Personality models: the Big Five, and the caveats of MBTI

Hand a manager a four-letter personality type and they will quietly file every person on the team into a box. The trouble is that the most popular box-maker, the one printed on the lanyard at the offsite, is the one personality scientists trust least. There is a better model, and it is not much harder to use.

The quick version

The Big Five (remembered as OCEAN: Openness, Conscientiousness, Extraversion, Agreeableness, Neuroticism) is the model researchers actually use. It rates each trait on a spectrum, not a category.
MBTI (the 16 four-letter types) is engaging and popular, but it splits people into either/or boxes and a large share get a different result when they re-take it weeks later.
Personality does predict things at work, conscientiousness, in particular, relates to job performance across almost every role, but the effects are real-but-modest, not destiny.
Use any model as a conversation starter about how people prefer to work, never as a label that decides who gets which job, project or promotion.

The idea in depth: why the Big Five won

The Big Five did not arrive as one person's bright idea. It was assembled, slowly and stubbornly, from the words people use to describe each other. The starting point is the lexical hypothesis: if a personality difference matters enough, language will have invented a word for it. In 1936 Gordon Allport and Henry Odbert combed an English dictionary and pulled out thousands of trait words. Decades of statistical sifting, Tupes and Christal recovering five recurring factors in US Air Force data in 1961, Warren Norman replicating the structure in 1963, and Lewis Goldberg coining the term "Big Five" and reproducing it across languages in the 1980s, kept collapsing that vocabulary into the same five clusters (see Goldberg's overview on the Big Five). Paul Costa and Robert McCrae then built the measurement instrument that made it usable in research, the NEO-PI (1985) and its revision the NEO-PI-R (1992), which break each of the five traits into six narrower facets.

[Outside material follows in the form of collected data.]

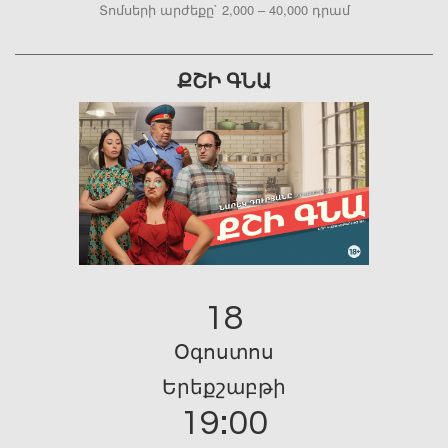
Տոմսերի արժեքը` 2,000 – 40,000 դրամ
ՔՇԻ ԳՆԱ
18
Օգոստոս
Երեքշաբթի
19:00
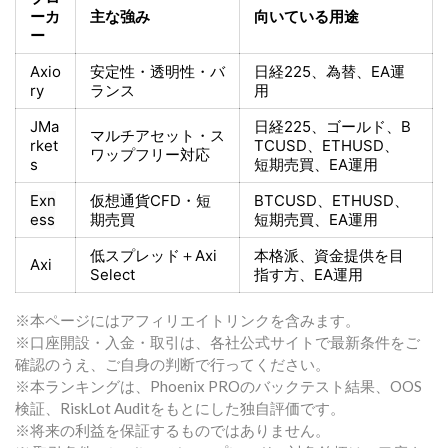
ーカ
主な強み
向いている用途
ー
Axio
安定性・透明性・バ
日経225
、為替、EA運
ry
ランス
用
JMa
日経225
、ゴールド、
B
マルチアセット・ス
rket
TCUSD、ETHUSD、
ワップフリー対応
s
短期売買
、EA運用
Exn
仮想通貨CFD・短
BTCUSD、ETHUSD、
ess
期売買
短期売買
、EA運用
低スプレッド＋
Axi
本格派、資金提供を目
Axi
Select
指す方
、EA運用
※本ページにはアフィリエイトリンクを含みます。
※口座開設・入金・取引は、各社公式サイトで最新条件をご
確認のうえ、ご自身の判断で行ってください。
※本ランキングは、Phoenix PROのバックテスト結果、OOS
検証、RiskLot Auditをもとにした独自評価です。
※将来の利益を保証するものではありません。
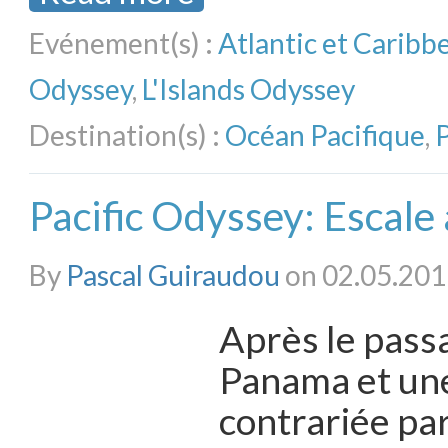
Evénement(s) :
Atlantic et Carib
Odyssey
,
L'Islands Odyssey
Destination(s) :
Océan Pacifique
,
P
Pacific Odyssey: Escale
By
Pascal Guiraudou
on 02.05.201
Après le pass
Panama et un
contrariée pa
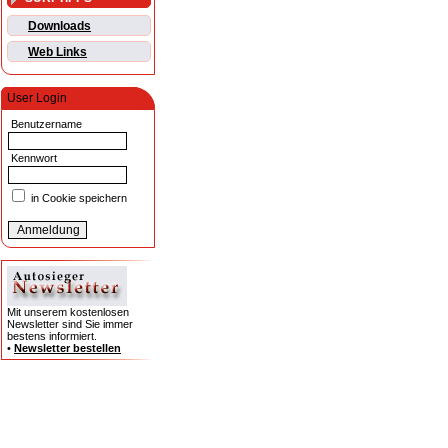
Downloads
Web Links
User Login
Benutzername
Kennwort
in Cookie speichern
Mit unserem kostenlosen
Newsletter sind Sie immer
bestens informiert.
•
Newsletter bestellen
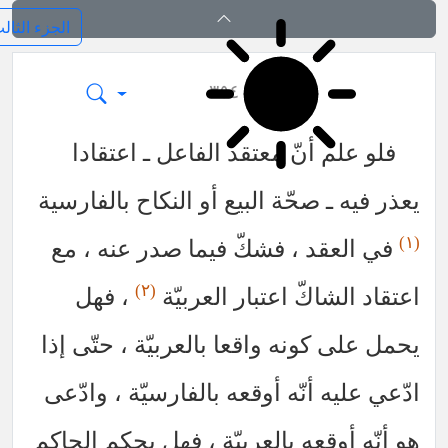
فرائد الاصول (رسائل)
٣٥٤
فلو علم أنّ معتقد الفاعل ـ اعتقادا
يعذر فيه ـ صحّة البيع أو النكاح بالفارسية
(١)
في العقد ، فشكّ فيما صدر عنه ، مع
(٢)
اعتقاد الشاكّ اعتبار العربيّة
، فهل
يحمل على كونه واقعا بالعربيّة ، حتّى إذا
ادّعي عليه أنّه أوقعه بالفارسيّة ، وادّعى
هو أنّه أوقعه بالعربيّة ، فهل يحكم الحاكم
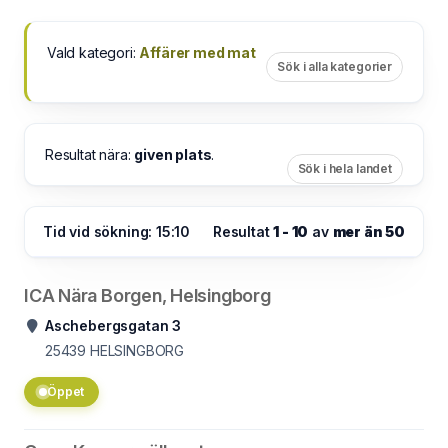
Vald kategori:
Affärer med mat
Sök i alla kategorier
Resultat nära:
given plats
.
Sök i hela landet
Tid vid sökning: 15:10
Resultat
1 - 10
av
mer än 50
ICA Nära Borgen, Helsingborg
Aschebergsgatan 3
25439
HELSINGBORG
Öppet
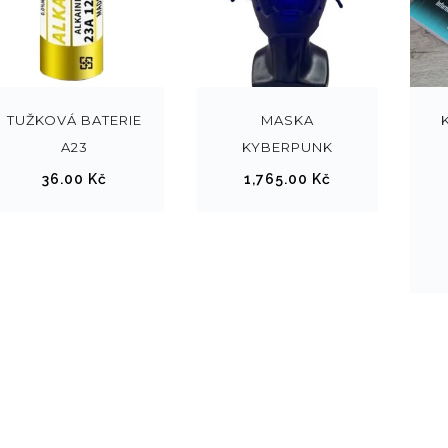
T
e
n
t
TUŽKOVÁ BATERIE
MASKA
o
A23
KYBERPUNK
p
36.00
Kč
1,765.00
Kč
r
o
d
u
k
t
m
á
v
í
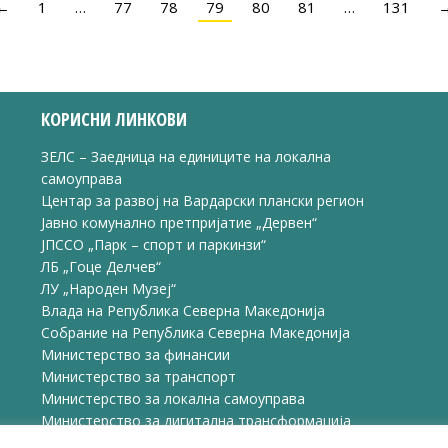
←
1
…
77
78
79
80
81
…
131
КОРИСНИ ЛИНКОВИ
ЗЕЛС – Заедница на единиците на локална
самоуправа
Центар за развој на Вардарски плански регион
Јавно комунално претпријатие „Дервен“
ЈПССО „Парк – спорт и паркинзи“
ЛБ „Гоце Делчев“
ЛУ „Народен Музеј“
Влада на Република Северна Македонија
Собрание на Република Северна Македонија
Министерство за финансии
Министерство за транспорт
Министерство за локална самоуправа
Министерство за дигитална трансформација
Министерство за јавна администрација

The crucial design choice is that the Big Five treats each trait as a dimension you sit somewhere along, not a type you either are or aren't. Nobody is "an extravert" full stop; you are more or less extraverted than the next person, by degree. The practical habit that follows: when you talk about a colleague's style, describe the dial, not the box. "She runs high on conscientiousness, she'll want the plan written down" is a usable, falsifiable observation. "She's a Type J" is a costume you've put on her.

flowchart TD
  A(["Everyday words
for describing people"]) --> B(["Allport & Odbert 1936
~18,000 trait words"])
  B --> C(["Statistical sifting
Tupes & Christal, Norman, Goldberg"])
  C --> D(["Five recurring factors
O · C · E · A · N"])
  D --> E(["Costa & McCrae
NEO-PI-R measures each on a scale"])

The Big Five was discovered, not invented, five clusters kept falling out of the language people use to describe each other. Leaders Loop

An honest limitation. The Big Five is descriptive, not explanatory. It reliably tells you what a person tends to do; it is far weaker on why. It also flattens culture and context, the same five factors show up across many languages, but a sixth dimension (Honesty-Humility, in the related HEXACO model) and culture-specific traits keep being proposed, so "five" is a strong consensus rather than a closed case. Treat it as the best-evidenced map we have, not the territory itself.

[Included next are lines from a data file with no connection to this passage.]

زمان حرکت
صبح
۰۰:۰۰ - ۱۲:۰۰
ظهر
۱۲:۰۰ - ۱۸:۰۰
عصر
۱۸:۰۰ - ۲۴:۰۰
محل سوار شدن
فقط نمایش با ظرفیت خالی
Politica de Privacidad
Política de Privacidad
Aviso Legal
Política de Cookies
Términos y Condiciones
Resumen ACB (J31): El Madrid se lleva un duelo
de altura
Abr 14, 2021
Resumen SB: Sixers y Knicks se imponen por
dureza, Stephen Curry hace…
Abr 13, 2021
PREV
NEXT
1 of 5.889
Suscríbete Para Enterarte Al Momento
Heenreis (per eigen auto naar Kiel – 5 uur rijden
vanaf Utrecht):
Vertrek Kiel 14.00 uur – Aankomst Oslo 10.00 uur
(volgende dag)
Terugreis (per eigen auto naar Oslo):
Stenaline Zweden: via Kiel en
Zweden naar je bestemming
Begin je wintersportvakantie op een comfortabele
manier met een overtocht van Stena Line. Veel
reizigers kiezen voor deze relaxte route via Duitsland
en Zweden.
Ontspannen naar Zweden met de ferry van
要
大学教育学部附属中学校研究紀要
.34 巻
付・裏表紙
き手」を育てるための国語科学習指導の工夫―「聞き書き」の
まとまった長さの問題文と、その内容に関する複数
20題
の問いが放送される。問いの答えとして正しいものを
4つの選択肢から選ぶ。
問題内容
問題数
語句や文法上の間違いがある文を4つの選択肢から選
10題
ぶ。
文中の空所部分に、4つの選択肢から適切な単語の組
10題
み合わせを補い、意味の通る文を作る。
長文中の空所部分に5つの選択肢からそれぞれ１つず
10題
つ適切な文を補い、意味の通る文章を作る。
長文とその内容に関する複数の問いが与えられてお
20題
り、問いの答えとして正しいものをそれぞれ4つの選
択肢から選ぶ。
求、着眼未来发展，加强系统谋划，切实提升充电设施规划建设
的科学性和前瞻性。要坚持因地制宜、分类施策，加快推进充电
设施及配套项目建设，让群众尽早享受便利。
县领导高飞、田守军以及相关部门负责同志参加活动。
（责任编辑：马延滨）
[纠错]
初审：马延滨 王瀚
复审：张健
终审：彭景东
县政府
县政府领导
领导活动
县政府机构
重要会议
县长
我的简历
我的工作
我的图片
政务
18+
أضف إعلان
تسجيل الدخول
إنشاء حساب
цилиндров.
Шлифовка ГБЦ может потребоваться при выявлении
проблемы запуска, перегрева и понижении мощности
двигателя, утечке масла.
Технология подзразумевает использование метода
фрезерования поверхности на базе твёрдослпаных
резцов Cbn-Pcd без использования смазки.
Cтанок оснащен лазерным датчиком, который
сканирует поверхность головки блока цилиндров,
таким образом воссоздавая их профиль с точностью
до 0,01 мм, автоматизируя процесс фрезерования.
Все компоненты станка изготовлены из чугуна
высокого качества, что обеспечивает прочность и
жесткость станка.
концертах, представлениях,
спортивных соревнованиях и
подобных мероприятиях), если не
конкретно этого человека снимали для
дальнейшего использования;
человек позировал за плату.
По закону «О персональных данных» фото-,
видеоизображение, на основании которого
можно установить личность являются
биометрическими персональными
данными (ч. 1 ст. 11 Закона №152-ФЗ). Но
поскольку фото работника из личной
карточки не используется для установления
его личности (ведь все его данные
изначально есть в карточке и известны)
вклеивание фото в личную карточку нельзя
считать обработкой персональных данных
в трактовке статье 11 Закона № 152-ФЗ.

The idea in depth: where MBTI falls down

The Myers-Briggs Type Indicator is the friendliest personality tool ever made, and that is part of the problem. It sorts you on four either/or switches, Introversion/Extraversion, Sensing/iNtuition, Thinking/Feeling, Judging/Perceiving, and hands back one of 16 tidy types like INTJ or ESFP. People love it because a clean label feels like self-knowledge. Two specific, evidenced flaws should make a leader cautious about leaning on it for decisions.

First, reliability. In David Pittenger's review "Cautionary Comments Regarding the Myers-Briggs Type Indicator" (Consulting Psychology Journal, 2005), he reports that across a five-week re-test window, around half of people received a different classification on one or more of the four scales. A measuring tape that gives you a different answer for the same wall a month later is not measuring the wall. (The Myers-Briggs publisher reports stronger figures and disputes the framing, note that it is the instrument's owner, so weigh the source.)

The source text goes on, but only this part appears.